WORK INSTRUCTIONS: Nothing but the lines from the start of the data through the line with "Asi se vivió" should appear in the answer, each retyped exactly, and pictures should not.

INPUT DATA:
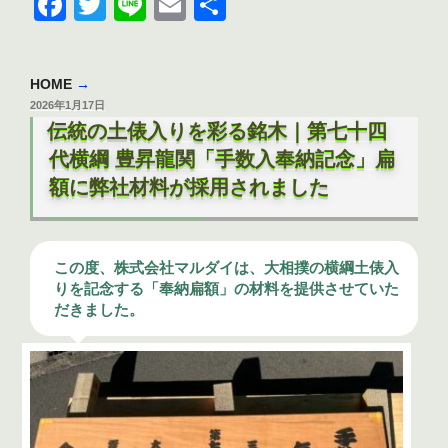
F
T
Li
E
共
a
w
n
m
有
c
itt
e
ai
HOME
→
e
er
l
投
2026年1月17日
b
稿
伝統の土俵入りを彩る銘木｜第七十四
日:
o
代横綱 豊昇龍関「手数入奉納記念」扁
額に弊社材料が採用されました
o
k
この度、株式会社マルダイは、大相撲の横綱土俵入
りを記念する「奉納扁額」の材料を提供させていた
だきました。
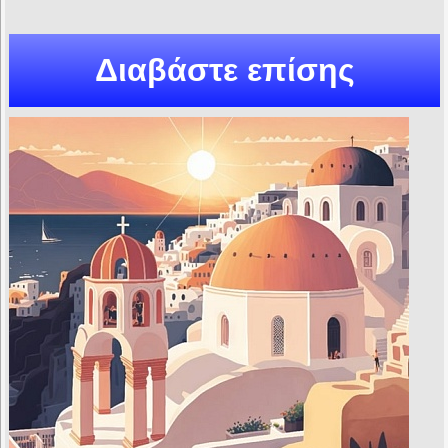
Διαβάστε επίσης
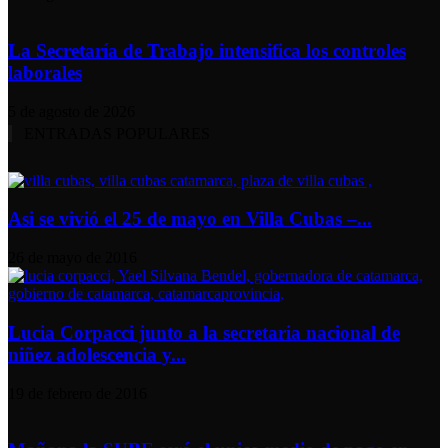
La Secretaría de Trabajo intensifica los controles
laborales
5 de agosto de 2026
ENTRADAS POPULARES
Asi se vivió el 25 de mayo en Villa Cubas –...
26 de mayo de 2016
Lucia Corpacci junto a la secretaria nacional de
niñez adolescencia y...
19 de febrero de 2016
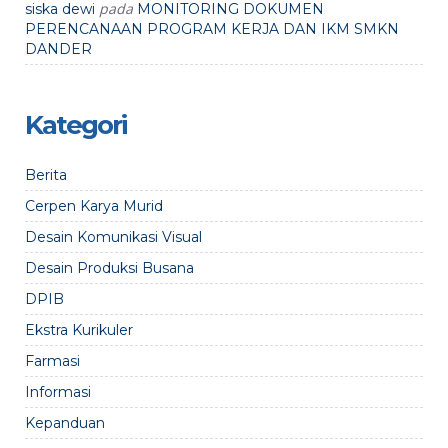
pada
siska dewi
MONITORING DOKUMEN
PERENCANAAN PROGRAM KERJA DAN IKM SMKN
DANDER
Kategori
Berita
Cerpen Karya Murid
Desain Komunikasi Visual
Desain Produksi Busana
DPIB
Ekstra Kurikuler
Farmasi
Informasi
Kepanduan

ANSWER FOR THIS EXERCISE:
F
T
Li
E
共
a
w
n
m
有
c
itt
e
ai
HOME
→
e
er
l
投
2026年1月17日
b
稿
伝統の土俵入りを彩る銘木｜第七十四
日:
o
代横綱 豊昇龍関「手数入奉納記念」扁
額に弊社材料が採用されました
o
k
この度、株式会社マルダイは、大相撲の横綱土俵入
りを記念する「奉納扁額」の材料を提供させていた
だきました。
Διαβάστε επίσης
La Secretaría de Trabajo intensifica los controles
laborales
5 de agosto de 2026
ENTRADAS POPULARES
Asi se vivió el 25 de mayo en Villa Cubas –...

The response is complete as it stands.